“Mayor Ravenstahl has long been a proponent of campaign finance reform.”
I try to keep my comments policy-oriented here, lively for certain but always in good spirits. Nonetheless, readers must continually sense something because from time to time it is suggested to me that boy, I must really hate the mayor!
“Hate” is both a strong and a wrong word, but in the future I think this would be an excellent item to stick a pin in — if in the future readers should ever notice a degree of anger.
Patrick Dowd must have felt similarly, because he looked for all the world like he was fixing to take a swing at the mayor’s Manager of Policy. That’s dangerous — I think it must be a tactic by now for the administration to be so glibly and punishingly mendacious that one cannot summon an adequate response. Even still, Dowd gamely plowed ahead with his prepared questions, barely concealing his outrage.
First Dowd asked: the Mayor wrote in his veto letter of last summer’s CFR legislation that he objected to the effect CFR would have on challengers to build campaign war chest capable of knocking off incumbents. What had changed over the months to alleviate those concerns?
Mazefsky’s only response was to point out that Dowd himself had raised $80 thousand during his campaign for Council, and to quote him on one occasion saying he was proud of that. He did not address why the mayor dropped that concern.
Then Dowd asked: the Mayor also wrote that it is important CFR be enacted only statewide, so as to “level the playing field” for everybody. However, not only is this new bill the mayor and county exec submitted not statewide, it does not even address the many municipalities and governments within Allegheny County — it only address City of Pittsburgh and Allegheny County officeholders. So again, what happened to the Mayor’s previously stated concerns?

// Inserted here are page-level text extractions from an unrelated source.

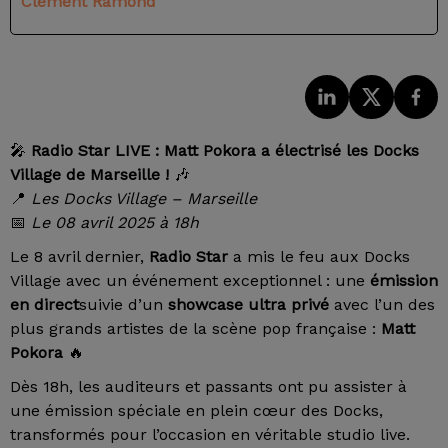
Clément Ramond
🎤
Radio Star LIVE : Matt Pokora a électrisé les Docks
Village de Marseille !
🎶
📍
Les Docks Village – Marseille
📅
Le 08 avril 2025 à 18h
Le 8 avril dernier,
Radio Star
a mis le feu aux Docks
Village avec un événement exceptionnel : une
émission
en direct
suivie d’un
showcase ultra privé
avec l’un des
plus grands artistes de la scène pop française :
Matt
Pokora
🔥
Dès 18h, les auditeurs et passants ont pu assister à
une émission spéciale en plein cœur des Docks,
transformés pour l’occasion en véritable studio live.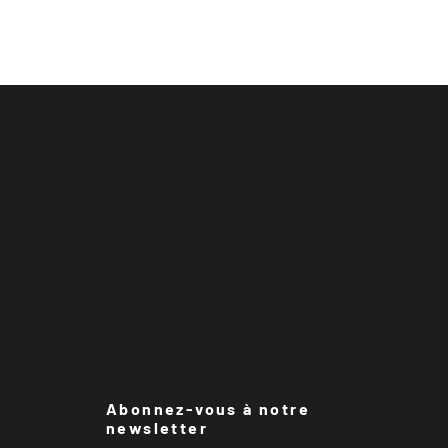
Abonnez-vous à notre
newsletter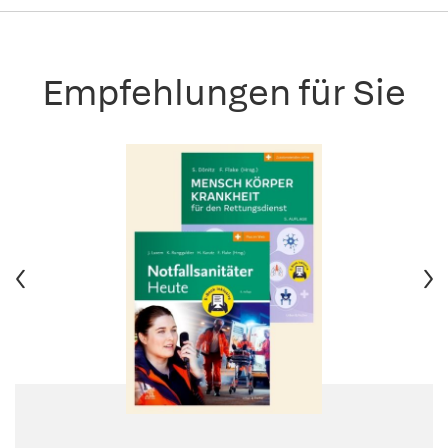
Empfehlungen für Sie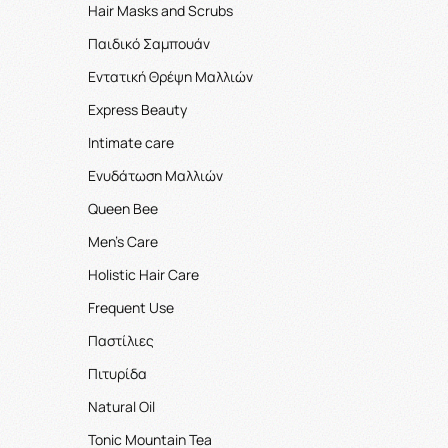
Hair Masks and Scrubs
Παιδικό Σαμπουάν
Εντατική Θρέψη Μαλλιών
Express Beauty
Intimate care
Ενυδάτωση Μαλλιών
Queen Bee
Men's Care
Holistic Hair Care
Frequent Use
Παστίλιες
Πιτυρίδα
Natural Oil
Tonic Mountain Tea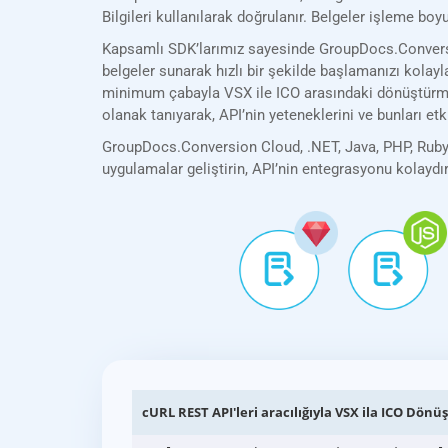
Bilgileri kullanılarak doğrulanır. Belgeler işleme bo
Kapsamlı SDK’larımız sayesinde GroupDocs.Conversio
belgeler sunarak hızlı bir şekilde başlamanızı kolayla
minimum çabayla VSX ile ICO arasındaki dönüştürme i
olanak tanıyarak, API’nin yeteneklerini ve bunları etk
GroupDocs.Conversion Cloud, .NET, Java, PHP, Ruby, 
uygulamalar geliştirin, API’nin entegrasyonu kolaydı
cURL REST API'leri aracılığıyla VSX ila ICO Dön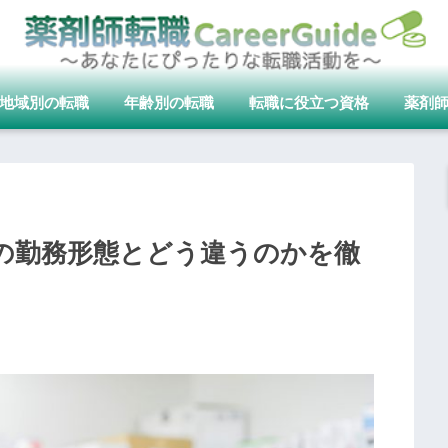
地域別の転職
年齢別の転職
転職に役立つ資格
薬剤
の勤務形態とどう違うのかを徹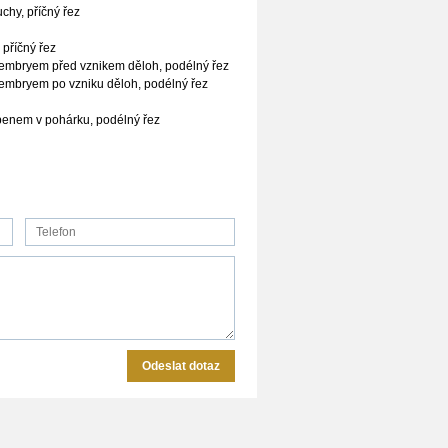
chy, příčný řez
 příčný řez
s embryem před vznikem děloh, podélný řez
 embryem po vzniku děloh, podélný řez
upenem v pohárku, podélný řez
Odeslat dotaz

Mazefsky’s only response to this was to point out that Dowd failed to propose campaign finance reform for the School Board while he sat on that body.
You can check the video.
After this was concluded, Councilwoman Harris opened her turn at questioning with the observation that “there’s a lot of politics in the room” — and certainly there was. However, it was clear that Dowd was playing politics at least with a set of verifiable, real-world facts and interesting questions. Gabe Mazefsky, by contrast, was playing politics with … I don’t even know how to describe it.

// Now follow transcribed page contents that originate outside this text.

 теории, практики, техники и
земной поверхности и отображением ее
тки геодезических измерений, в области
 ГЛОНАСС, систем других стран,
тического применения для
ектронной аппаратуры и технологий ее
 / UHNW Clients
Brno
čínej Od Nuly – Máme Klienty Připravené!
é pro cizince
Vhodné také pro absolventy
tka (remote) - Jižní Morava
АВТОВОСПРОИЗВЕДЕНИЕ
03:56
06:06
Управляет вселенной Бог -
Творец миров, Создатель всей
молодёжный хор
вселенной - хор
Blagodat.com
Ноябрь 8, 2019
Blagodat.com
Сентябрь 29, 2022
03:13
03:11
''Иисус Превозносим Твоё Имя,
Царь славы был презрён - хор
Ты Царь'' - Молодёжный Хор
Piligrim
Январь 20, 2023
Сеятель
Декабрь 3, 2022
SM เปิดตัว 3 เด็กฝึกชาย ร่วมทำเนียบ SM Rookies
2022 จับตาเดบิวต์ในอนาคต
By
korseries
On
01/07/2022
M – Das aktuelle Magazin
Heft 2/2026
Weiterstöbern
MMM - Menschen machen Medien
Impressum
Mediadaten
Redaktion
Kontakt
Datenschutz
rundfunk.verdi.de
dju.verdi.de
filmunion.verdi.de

Those members of Council who voted against campaign finance reform back in June reiterated their skepticism and their objections once again — with Theresa Smith now filling the role of Dan Deasy. Of course I disagree with their positions, and the City can debate all of that on its merits. Yet none of those individuals pretended to have been “long time proponents” of these particular reforms, none of them were wild about the current measure, and none of them veered off into abject childishness like Mr. Mazefsky.
Assuming Mayor Ravenstahl has or ever had convictions on the subject, all he is accomplishing by proposing these weak and tentative reforms is to sell out the colleagues with whom he shared some convictions last summer — for the sake of play-acting like a progressive reformer immediately before an election.